Employees on lower earnings and younger workers could be particularly vulnerable if they suddenly needed to cover a temporary income shortfall, the Office for National Statistics (ONS) data shows.
Many households will see their budgets come under pressure in the coming months as the financial impact of coronavirus continues, although the Government and lenders have announced a wide range of support available.
The ONS released the data as an indication of the extent to which different types of households may have built up some financial resilience.
Its figures, taken from the Wealth and Assets Survey, cover the period April 2016 to March 2018.
The ONS said nearly three-quarters (73%) of households in Britain whose head is an employee had sufficient financial assets to cover a 25% fall in their household employment income for three months.
Just over half (54%) were able to cover a 75% fall for three months.

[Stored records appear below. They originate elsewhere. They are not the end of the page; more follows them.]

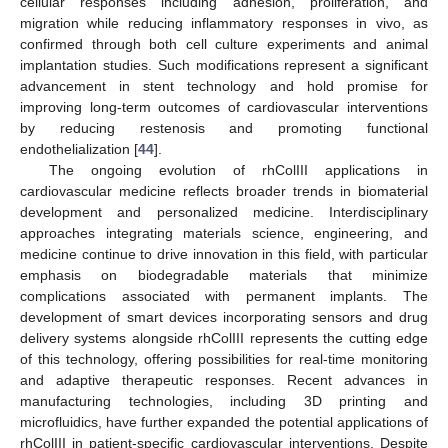
cellular responses including adhesion, proliferation, and
migration while reducing inflammatory responses in vivo, as
confirmed through both cell culture experiments and animal
implantation studies. Such modifications represent a significant
advancement in stent technology and hold promise for
improving long-term outcomes of cardiovascular interventions
by reducing restenosis and promoting functional
endothelialization [
44
].
The ongoing evolution of rhColIII applications in
cardiovascular medicine reflects broader trends in biomaterial
development and personalized medicine. Interdisciplinary
approaches integrating materials science, engineering, and
medicine continue to drive innovation in this field, with particular
emphasis on biodegradable materials that minimize
complications associated with permanent implants. The
development of smart devices incorporating sensors and drug
delivery systems alongside rhColIII represents the cutting edge
of this technology, offering possibilities for real-time monitoring
and adaptive therapeutic responses. Recent advances in
manufacturing technologies, including 3D printing and
microfluidics, have further expanded the potential applications of
rhColIII in patient-specific cardiovascular interventions. Despite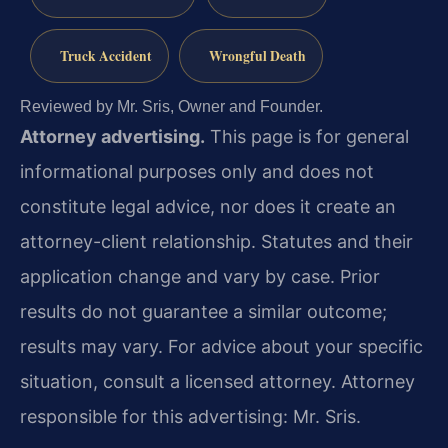
Truck Accident
Wrongful Death
Reviewed by Mr. Sris, Owner and Founder.
Attorney advertising.
This page is for general
informational purposes only and does not
constitute legal advice, nor does it create an
attorney-client relationship. Statutes and their
application change and vary by case. Prior
results do not guarantee a similar outcome;
results may vary. For advice about your specific
situation, consult a licensed attorney. Attorney
responsible for this advertising: Mr. Sris.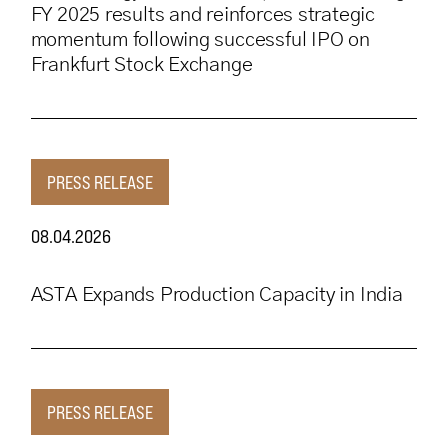
FY 2025 results and reinforces strategic
momentum following successful IPO on
Frankfurt Stock Exchange
PRESS RELEASE
08.04.2026
ASTA Expands Production Capacity in India
PRESS RELEASE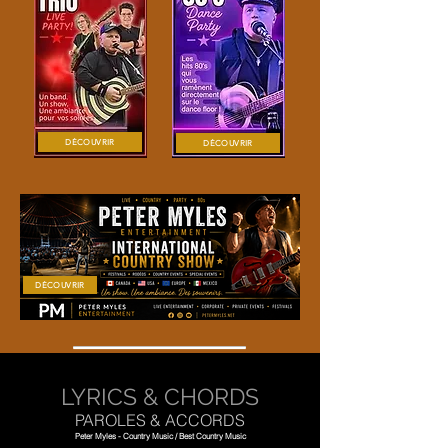
DÉCOUVRIR
DÉCOUVRIR
DÉCOUVRIR
LYRICS & CHORDS
PAROLES & ACCORDS
Peter Myles - Country Music / Best Country Music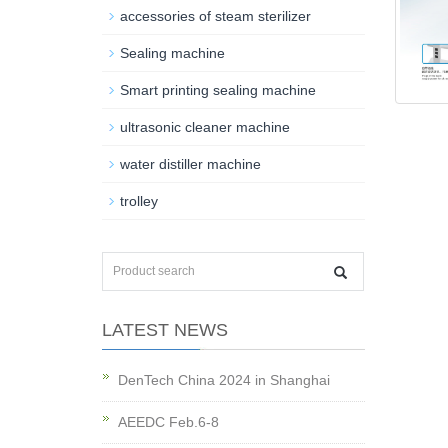
accessories of steam sterilizer
Sealing machine
Smart printing sealing machine
ultrasonic cleaner machine
water distiller machine
trolley
LATEST NEWS
DenTech China 2024 in Shanghai
AEEDC Feb.6-8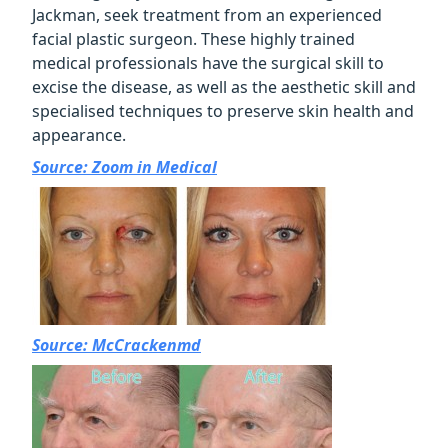
Jackman, seek treatment from an experienced
facial plastic surgeon. These highly trained
medical professionals have the surgical skill to
excise the disease, as well as the aesthetic skill and
specialised techniques to preserve skin health and
appearance.
Source: Zoom in Medical
Source: McCrackenmd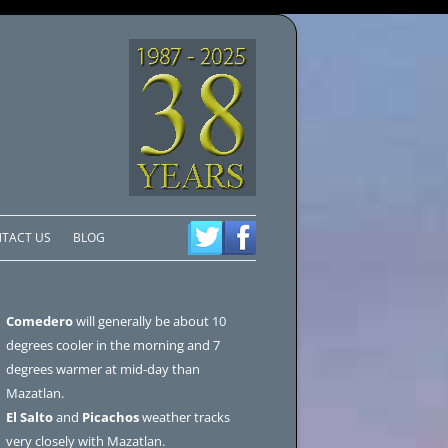
TACT US
BLOG
Comedero
will generally be about 10
degrees cooler in the morning and 7
degrees warmer at mid-day than
Mazatlan.
El Salto
and
Picachos
weather tracks
very closely with Mazatlan.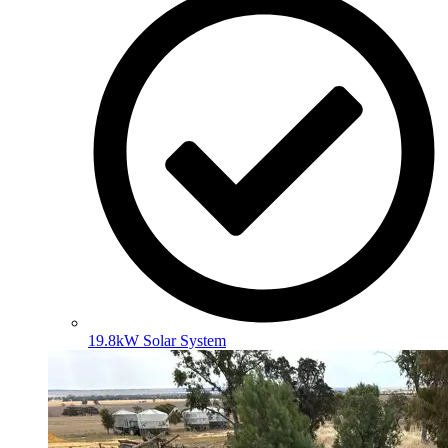
19.8kW Solar System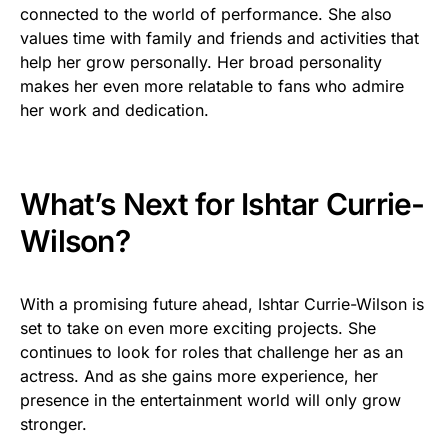
connected to the world of performance. She also
values time with family and friends and activities that
help her grow personally. Her broad personality
makes her even more relatable to fans who admire
her work and dedication.
What’s Next for Ishtar Currie-
Wilson?
With a promising future ahead, Ishtar Currie-Wilson is
set to take on even more exciting projects. She
continues to look for roles that challenge her as an
actress. And as she gains more experience, her
presence in the entertainment world will only grow
stronger.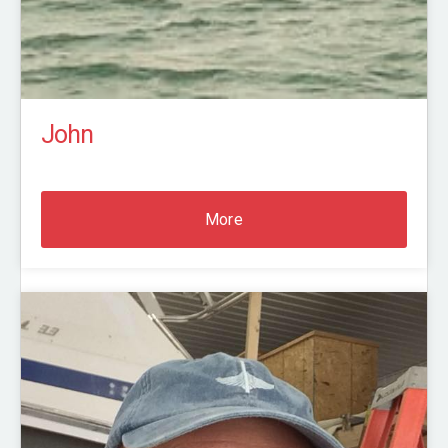
John
More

On average, households with a self-employed head were more likely to have a savings buffer.
Just over three-quarters (76%) of self-employed households had enough financial assets to cover a 25% fall in their household employment income, and 61% could cover a 75% fall for three months.
The ONS said the differences in the savings buffers of employees and self-employed households were larger among lower earners.
Within those in the lowest fifth of incomes, 69% of self-employed households had sufficient financial assets to deal with a 25% fall in their household earnings for three months, compared with 60% of those with an employee as household head.
By contrast, in the top fifth of incomes, 90% of employee-led households and 86% of self-employed households had enough savings to cover a 25% fall in their household employment income for three months.
The ONS also found that older households were most likely to be able to have enough savings to cover a fall in their household employment income.
Nine in 10 self-employed households with a head aged between 55 and state pension age could cover a 25% income fall for three months, compared with 57% of those aged under 35.
The statistics are classed by the ONS as “experimental” as they are still under development.
While the figures were collected some time before the coronavirus outbreak, the ONS said they “provide insight into groups that may be more likely to experience difficulties during the current economic climate”.